We sincerely thank you and Dr. Giancarlo Perrone, Antonio F. Logrieco and Jens C. Frisvda for the suggestions and concerns raised with regard to our paper entitled “Screening and Identification of Novel ochratoxin A-Producing Fungi from Grapes” which was published in Toxins. We fully understand that their concerns are aimed towards improving scientific research for the broad readership of the scientific community. First and foremost, in response to the eight steps outlined by Dr. Perrone et al., we want to state that pure culture of the isolates were used. We also want to emphasize that proper media and culture conditions were used and adhered to throughout the assays. These imply steps 1 and 2 were strictly followed. Furthermore, the fungi species were identified on the basis of ITS sequencing and other conserved genes (BenA and RPB2) proposed by Dr. Perrone et al. in the comments.
On the issue of accession, we preserved the fungi O1, MQ-5 and MB1-1 in China General Microbiological Culture Collection Center (CGMCC) with serial numbers as follows: O1 = 3.15508, MQ-5 = 3.15509 and MB1-1 = 3.15653. Q3 was identified as the same strain as O1, so it wasn’t previously preserved in CGMCC. We are currently preparing to send Q3 to CGMCC or China Center for Type Culture Collection (CCTCC) for preservation as soon as possible.
Furthermore, Dr. Perrone el al. expressed concern with the analytical chemical detection of the presence of OTA in the culture using only HPLC-FLD (fluorescence detection) as being inadequate as it is possible that other fluorescing compounds with the same retention time could be mistaken for OTA. We do agree with this assertion. However, we screened out the five OTA-producing fungi from the 139 isolates by the UV fluorescence method combined with 25%–28% ammonia fumigation (characteristic green fluorescence) and HPLC-FLD retention time as compared to a standard. The probability of other fluorescing compounds with the same fluorescence characteristics and retention time produced by the same strain in this condition was very low. We also agree with the comment that it is good to confirm the OTA by other measures, and to check the presence and expression of gene cluster involved in the OTA biosynthetic pathway in order to authenticate if indeed the toxin produced was OTA. In line with this, we would consider investigating it further for the purposes of verification.
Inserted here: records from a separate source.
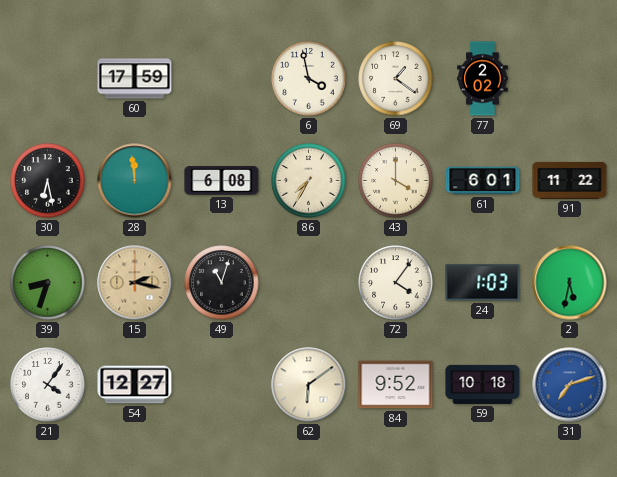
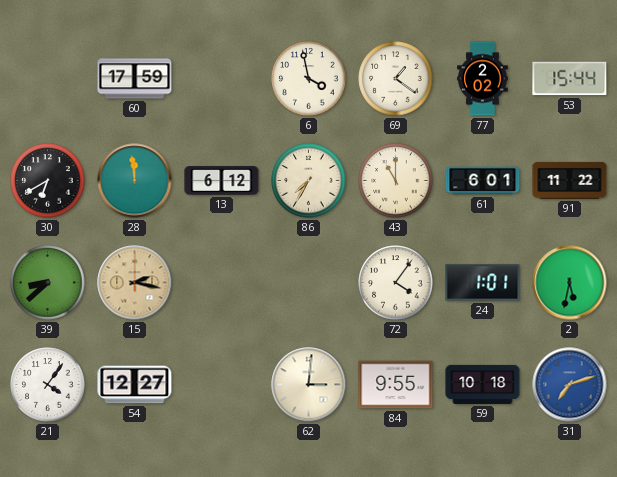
53: none -> 15:44
30: 6:28 -> 6:40
13: 6:08 -> 6:12
43: 4:00 -> 11:00
39: 8:33 -> 8:38
49: 11:03 -> none
24: 1:03 -> 1:01
62: 6:09 -> 3:01
84: 9:52 -> 9:55
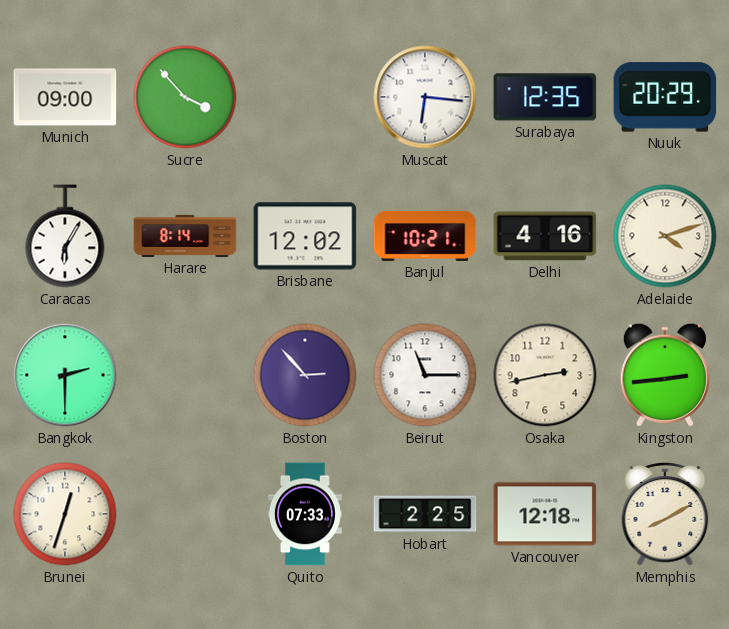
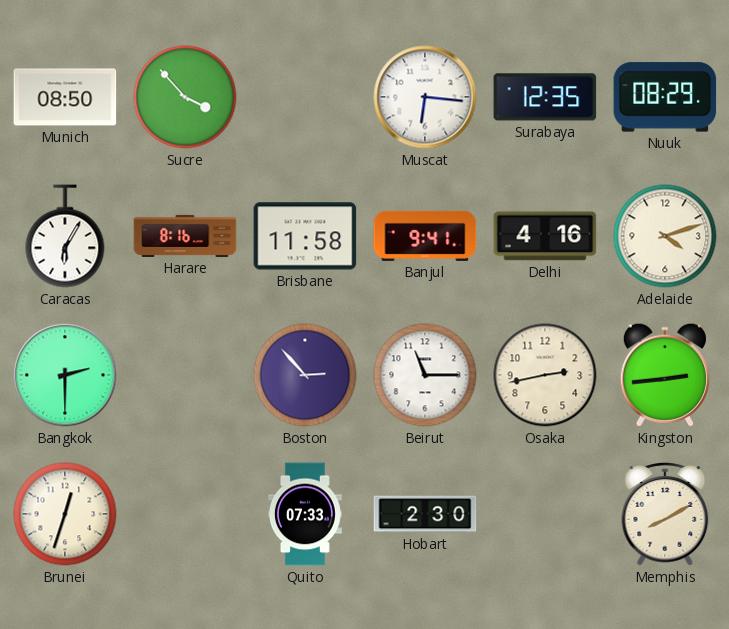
Munich: 09:00 -> 08:50
Nuuk: 20:29 -> 08:29
Harare: 8:14 -> 8:16
Brisbane: 12:02 -> 11:58
Banjul: 10:21 -> 9:41
Hobart: 2:25 -> 2:30
Vancouver: 12:18 -> none
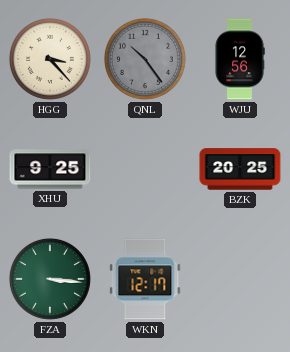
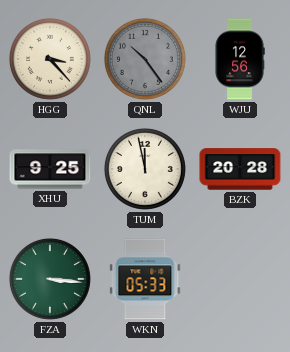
TUM: none -> 11:58
BZK: 20:25 -> 20:28
WKN: 12:17 -> 05:33
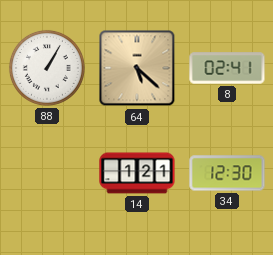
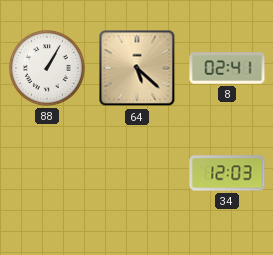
14: 1:21 -> none
34: 12:30 -> 12:03
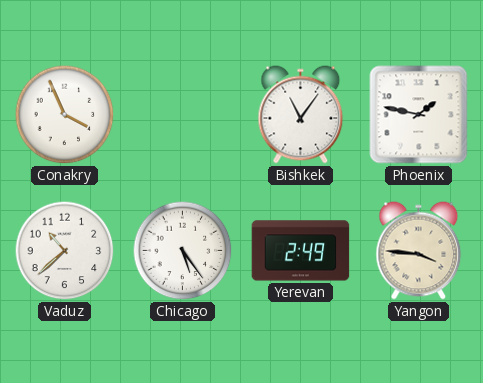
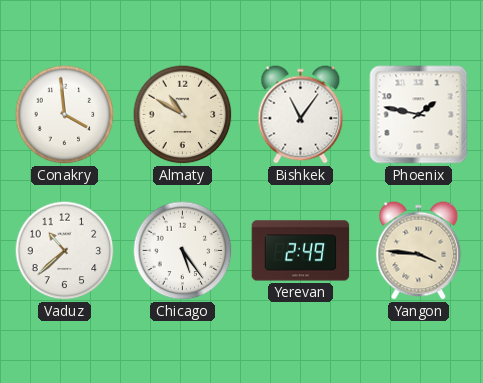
Conakry: 3:56 -> 3:59
Almaty: none -> 10:50
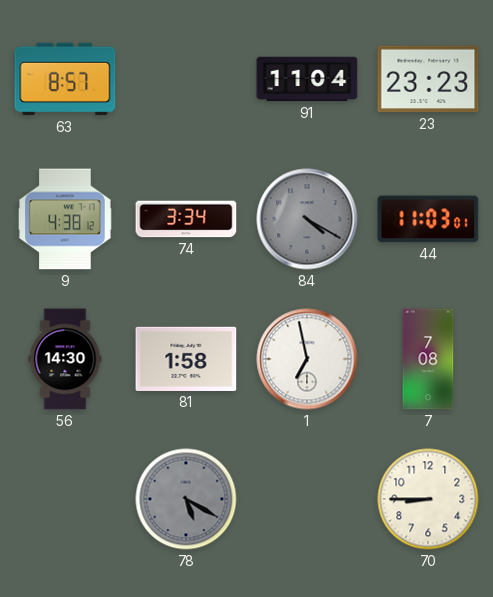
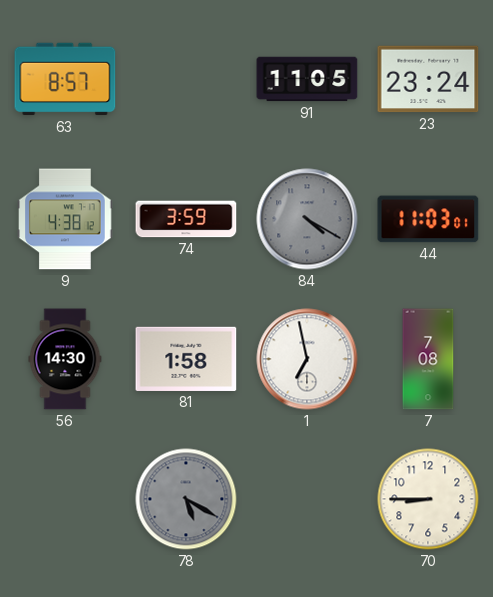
91: 11:04 -> 11:05
23: 23:23 -> 23:24
74: 3:34 -> 3:59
In conclusion, it is a good proposal for subsequent research work that the eight steps put forward by Dr. Perrone et al. need to be investigated fully before drawing the conclusion as to whether a particular strain of fungus can produce a certain toxin. We want to state that due diligence was made to ensure that the fungi were properly identified according to the methods stated in the paper. Indeed, our research team relies on scholarly articles published by others; however, there might be a need to conduct further research to verify the claim that those fungi can produce OTA. We will submit and publish our results when we have finished the experiments. We sincerely appreciate your time and professionalism. Once again, thank you and Dr. Giancarlo Perrone, Antonio F. Logrieco and Jens C. Frisvda for the good suggestions delivered as a friendly reminder.